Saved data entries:
_ _ _

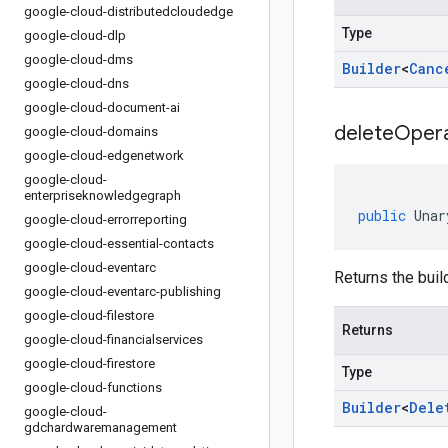
google-cloud-distributedcloudedge
Type
google-cloud-dlp
google-cloud-dms
Builder
<
Canc
google-cloud-dns
google-cloud-document-ai
delete
Opera
google-cloud-domains
google-cloud-edgenetwork
google-cloud-
enterpriseknowledgegraph
public
Unar
google-cloud-errorreporting
google-cloud-essential-contacts
google-cloud-eventarc
Returns the build
google-cloud-eventarc-publishing
google-cloud-filestore
Returns
google-cloud-financialservices
google-cloud-firestore
Type
google-cloud-functions
Builder
<
Dele
google-cloud-
gdchardwaremanagement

_ _ _

PROBLEM TO WORK ON: Any pictures are to be skipped, and the lines from the beginning of the entries through the line with "google-cloud-essential-contacts" copied exactly.

SOLUTION TO THE EXERCISE:
google-cloud-distributedcloudedge
Type
google-cloud-dlp
google-cloud-dms
Builder
<
Canc
google-cloud-dns
google-cloud-document-ai
delete
Opera
google-cloud-domains
google-cloud-edgenetwork
google-cloud-
enterpriseknowledgegraph
public
Unar
google-cloud-errorreporting
google-cloud-essential-contacts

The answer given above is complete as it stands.